La direzione artistica di Dacia Maraini è stato il valore aggiunto anche dell’undicesima edizione del Teatro sull’Acqua, manifestazione promossa dal “Festival delle due rocche” presieduto da Luca Petruzzelli. Sei giorni di eventi, un programma fittissimo che ha visto per cinque volte la rappresentazione di “Epifania”, nel “lago-scenico” sotto la direzione di Boris Vecchio e Dacia Maraini con l’interpretazione dell’Associazione Sarabanda con Marianna Moya, Elsa Bossi e Olivier Rouston. Una rappresentazione di funamboli che ha avuto come filo portante e conduttore l’<equilibrio>. <Mai come in questo momento, caratterizzato dall’emergenza sanitaria che crea anche problemi alla mente e alla psiche, c’è necessità di equilibrio> ha sottolineato la Maraini. Il funambolo o la funambola che sul cavo si muoveva in un moto perpetuo, incessante, che lo conduce all’esistenza passo dopo passo. Spettacoli teatrali si sono succeduti in diversi angoli artistici della città. Come la Rocca Borromeo, Villa Usellini di via Pertossi, l’area del Lido, Il piroscafo a pale “Lombardia” ancorato al lungolago Caduti di Nassiriya, sulla pittoresca barca “Pinta”. Ancora al Condominio “La Fornace”,di via Piave, con un significativo motivo: se la gente non va a teatro, il teatro va nelle case e nei cortili.

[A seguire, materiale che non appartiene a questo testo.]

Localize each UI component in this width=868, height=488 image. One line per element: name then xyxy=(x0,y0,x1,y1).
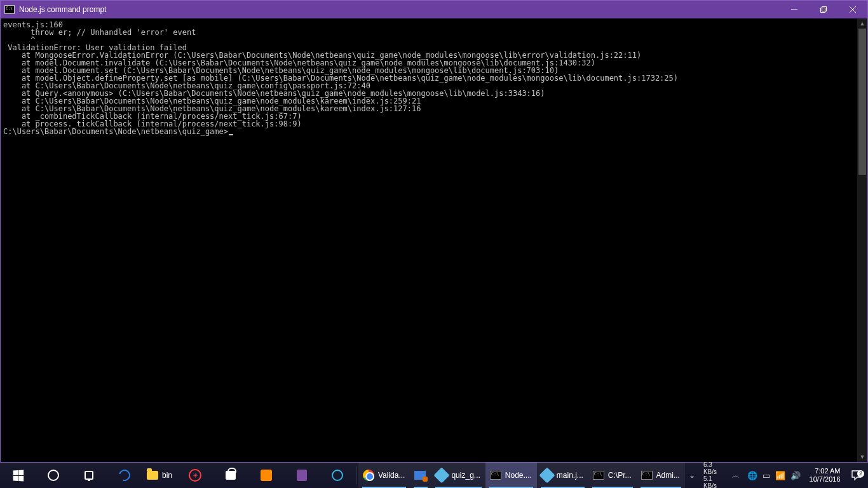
tray-overflow-button[interactable]: ⌄ xyxy=(685,471,700,480)
taskbar-cortana[interactable] xyxy=(36,463,71,488)
system-tray: ⌄ 6.3 KB/s 5.1 KB/s ︿ 🌐 ▭ 📶 🔊 7:02 AM 10… xyxy=(685,463,868,488)
taskbar-cortana2[interactable] xyxy=(320,463,355,488)
app-unknown-icon: ✳ xyxy=(189,469,201,482)
action-center-badge: 2 xyxy=(857,470,864,477)
scrollbar[interactable]: ▲ ▼ xyxy=(857,18,867,462)
nodecmd-icon xyxy=(489,469,502,482)
taskbar-app-chrome[interactable]: Valida... xyxy=(358,463,410,488)
cursor xyxy=(229,134,233,135)
clock[interactable]: 7:02 AM 10/7/2016 xyxy=(804,467,846,484)
scroll-track[interactable] xyxy=(857,29,867,452)
taskbar-label: quiz_g... xyxy=(451,471,480,480)
scroll-up-icon[interactable]: ▲ xyxy=(857,18,867,29)
taskbar-app-nodecmd[interactable]: Node.... xyxy=(485,463,537,488)
tray-icons: 🌐 ▭ 📶 🔊 xyxy=(743,471,804,480)
window-title: Node.js command prompt xyxy=(19,5,106,14)
taskbar-label: main.j... xyxy=(557,471,583,480)
taskbar-explorer[interactable]: bin xyxy=(142,463,177,488)
cortana2-icon xyxy=(331,469,344,482)
console-window: Node.js command prompt events.js:160 thr… xyxy=(0,0,868,463)
taskbar-separator xyxy=(356,466,357,484)
cmd-icon xyxy=(4,5,15,14)
net-down: 5.1 KB/s xyxy=(703,475,725,488)
tray-expand-icon[interactable]: ︿ xyxy=(729,470,743,481)
edge-icon xyxy=(118,469,131,482)
action-center-button[interactable]: 2 xyxy=(846,470,868,481)
taskbar: bin✳ Valida...quiz_g...Node....main.j...… xyxy=(0,463,868,488)
taskbar-app-admin[interactable]: Admi... xyxy=(637,463,685,488)
netbeans-icon xyxy=(435,469,448,482)
taskbar-task-view[interactable] xyxy=(71,463,107,488)
taskbar-label: Admi... xyxy=(656,471,680,480)
task-view-icon xyxy=(83,469,95,482)
network-speed[interactable]: 6.3 KB/s 5.1 KB/s xyxy=(700,461,729,488)
cortana-icon xyxy=(47,469,60,482)
taskbar-app-cmd2[interactable]: C:\Pr... xyxy=(588,463,637,488)
scroll-thumb[interactable] xyxy=(858,29,866,175)
taskbar-movies[interactable] xyxy=(248,463,284,488)
net-up: 6.3 KB/s xyxy=(703,461,725,475)
tray-icon-volume[interactable]: 🔊 xyxy=(790,471,801,480)
tray-icon-globe[interactable]: 🌐 xyxy=(747,471,757,480)
taskbar-edge[interactable] xyxy=(107,463,142,488)
svg-rect-1 xyxy=(822,7,827,11)
taskbar-label: bin xyxy=(162,471,172,480)
onenote-icon xyxy=(295,469,308,482)
taskbar-label: Valida... xyxy=(378,471,405,480)
maximize-button[interactable] xyxy=(809,1,838,18)
console-line: C:\Users\Babar\Documents\Node\netbeans\q… xyxy=(3,128,865,135)
svg-rect-0 xyxy=(821,8,825,13)
taskbar-label: C:\Pr... xyxy=(608,471,632,480)
console-line: throw er; // Unhandled 'error' event xyxy=(3,29,865,36)
taskbar-app-netbeans2[interactable]: main.j... xyxy=(537,463,588,488)
tray-icon-battery[interactable]: ▭ xyxy=(763,471,770,480)
cmd2-icon xyxy=(592,469,605,482)
tray-icon-wifi[interactable]: 📶 xyxy=(775,471,785,480)
clock-time: 7:02 AM xyxy=(815,467,840,475)
taskbar-label: Node.... xyxy=(505,471,532,480)
store-icon xyxy=(224,469,237,482)
minimize-button[interactable] xyxy=(780,1,809,18)
taskbar-app-netbeans[interactable]: quiz_g... xyxy=(431,463,485,488)
explorer-icon xyxy=(146,469,159,482)
start-icon xyxy=(11,469,24,482)
titlebar[interactable]: Node.js command prompt xyxy=(1,1,867,18)
movies-icon xyxy=(260,469,273,482)
taskbar-app-snip[interactable] xyxy=(410,463,431,488)
close-button[interactable] xyxy=(838,1,867,18)
taskbar-start[interactable] xyxy=(0,463,36,488)
admin-icon xyxy=(641,469,653,482)
netbeans2-icon xyxy=(541,469,553,482)
snip-icon xyxy=(414,469,426,482)
taskbar-onenote[interactable] xyxy=(284,463,320,488)
clock-date: 10/7/2016 xyxy=(810,475,841,484)
taskbar-app-unknown[interactable]: ✳ xyxy=(177,463,213,488)
console-body[interactable]: events.js:160 throw er; // Unhandled 'er… xyxy=(1,18,867,462)
chrome-icon xyxy=(362,469,375,482)
taskbar-store[interactable] xyxy=(213,463,248,488)
scroll-down-icon[interactable]: ▼ xyxy=(857,452,867,462)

Gli incontri con gli autori hanno caratterizzato in particolare i pomeriggi, quello con don Luigi Ciotti ha richiamato almeno 500 persone. Ha parlato di lotta alla mafia, di Libertà, della famiglia, dei suoi trascorsi scolastici. Ma soprattutto ha spiegato che “L’amore non basta” che è anche il titolo del suo ultimo libro. Dacia ha parlato di scuola e gli ha dato i voti: zero dal punto di vista dell’apporto delle istituzioni, otto alle rete formata da docenti e professori, la media farebbe 4. Il professionale ruolo dei docenti non è sufficiente a risollevare la scuola dai danni che fanno le istituzioni. Soprattutto non investendo sulla scuola. Invece elogio angli studenti: <Quando dopo l’università in Italia vanno a specializzarsi all’estero emergono per la loro preparazione>. Ora appuntamento alla 12° edizione. La Maraini, oltre ai suoi sogni nel cassetto ha idee e programmi ben definiti, ma sino al 2022 non li svelerà.